Assignment – Scan the records below for the line with "STELLPLATZSUCHE" and the line with "MATHILDE WOHNMOBILSTELLPLATZ IN 79346". Repeat those two lines and every line between them exactly, and nothing else.

(Beginning of Materials provided)

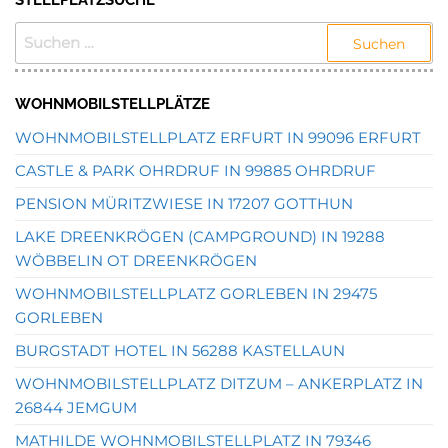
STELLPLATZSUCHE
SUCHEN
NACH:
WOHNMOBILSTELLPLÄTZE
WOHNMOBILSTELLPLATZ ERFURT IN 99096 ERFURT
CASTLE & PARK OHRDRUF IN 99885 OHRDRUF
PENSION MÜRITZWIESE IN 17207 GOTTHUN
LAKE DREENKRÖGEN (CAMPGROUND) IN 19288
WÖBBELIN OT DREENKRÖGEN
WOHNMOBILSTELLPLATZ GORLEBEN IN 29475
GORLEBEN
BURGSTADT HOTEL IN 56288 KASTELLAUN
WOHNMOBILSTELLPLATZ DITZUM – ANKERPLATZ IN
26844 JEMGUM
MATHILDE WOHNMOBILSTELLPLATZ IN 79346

(End of Materials provided)
(Beginning of Materials provided)

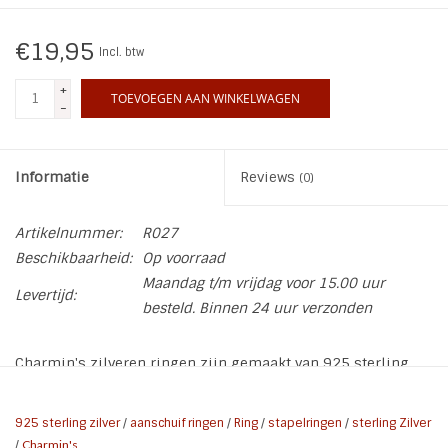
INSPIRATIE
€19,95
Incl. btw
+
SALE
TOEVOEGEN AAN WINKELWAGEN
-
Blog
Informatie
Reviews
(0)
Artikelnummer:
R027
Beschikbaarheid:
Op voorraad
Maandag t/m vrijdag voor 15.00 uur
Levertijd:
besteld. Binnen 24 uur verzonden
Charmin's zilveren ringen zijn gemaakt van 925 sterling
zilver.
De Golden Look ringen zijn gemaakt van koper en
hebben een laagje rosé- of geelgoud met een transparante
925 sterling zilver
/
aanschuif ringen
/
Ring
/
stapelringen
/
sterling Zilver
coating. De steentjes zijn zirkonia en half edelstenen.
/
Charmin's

(End of Materials provided)
(Beginning of Materials provided)

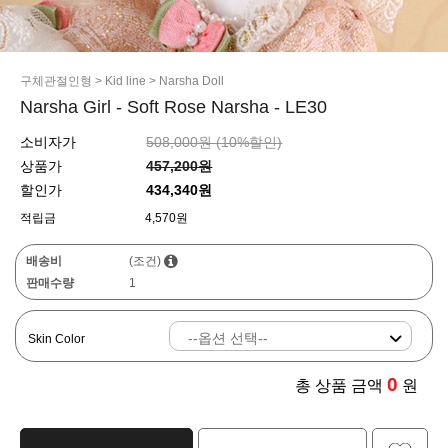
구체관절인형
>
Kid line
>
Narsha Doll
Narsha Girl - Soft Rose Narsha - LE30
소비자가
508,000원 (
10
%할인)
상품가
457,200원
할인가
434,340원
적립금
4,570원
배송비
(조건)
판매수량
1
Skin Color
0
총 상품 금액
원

(End of Materials provided)

Written reply –
STELLPLATZSUCHE
SUCHEN
NACH:
WOHNMOBILSTELLPLÄTZE
WOHNMOBILSTELLPLATZ ERFURT IN 99096 ERFURT
CASTLE & PARK OHRDRUF IN 99885 OHRDRUF
PENSION MÜRITZWIESE IN 17207 GOTTHUN
LAKE DREENKRÖGEN (CAMPGROUND) IN 19288
WÖBBELIN OT DREENKRÖGEN
WOHNMOBILSTELLPLATZ GORLEBEN IN 29475
GORLEBEN
BURGSTADT HOTEL IN 56288 KASTELLAUN
WOHNMOBILSTELLPLATZ DITZUM – ANKERPLATZ IN
26844 JEMGUM
MATHILDE WOHNMOBILSTELLPLATZ IN 79346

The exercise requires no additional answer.